If all your names aren't made of digits, you don't have to explicitly have name in /banana/name/blah. In fact, if anything, it would be better to have id as identifier: /banana/id/123/peel. Hope this helps.
Parameters should only be used for form submission.
Also, URI naming schemas is totally unrelated to REST. The point of REST is to make related resources discoverable via hypertext, not out-of-band conventions, and only from a limit number of entry points. So your /bananas/ entry point might provide the summary info for 10 bananas, but it must also provide the URI for each of those bananas' details resources, as well as the URI to get the summary for the next 10 bananas. Anything else is just RPC.

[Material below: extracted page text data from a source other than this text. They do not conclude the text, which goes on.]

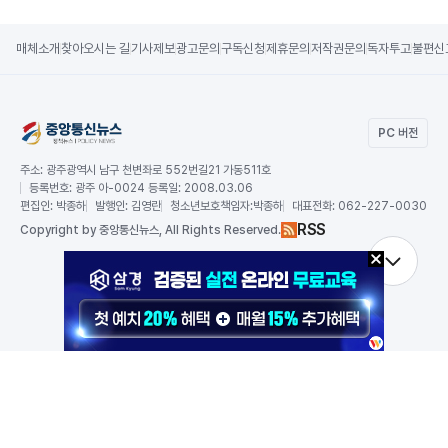
매체소개
찾아오시는 길
기사제보
광고문의
구독신청
제휴문의
저작권문의
독자투고
불편신
PC 버전
주소:
광주광역시 남구 천변좌로 552번길21 가동511호
등록번호:
광주 아-0024 등록일: 2008.03.06
편집인:
박종하
발행인:
김영란
청소년보호책임자:
박종하
대표전화:
062-227-0030
RSS
Copy
right by 중앙통신뉴스,
All Rights Reserved.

It is good practice in REST to not use query parameters because query parameters donĀ“t belong to a URL and in REST all resources should be addressable through a URL.
In your example /banana/?name=name should be /banana/name because you are referring a concrete resource.
Even I think /banana/?number=number/length is not good REST style, because you are selecting an attribute through a URL when you should retrieve the whole state with /banana/name . A difference could be /customers/1024/address to get the Customer 1024 address record.
HTH.
A more opt form for the route in url having query string is the plural form, as it is possible that multiple items are returned in the result. In this case, bananas, like bananas?color=yellow, sounds more appropriate.
On the other hand, the singular form banana, like banana/123, is good when fetching a specific resource's representation when its identifier is known and query string is not required.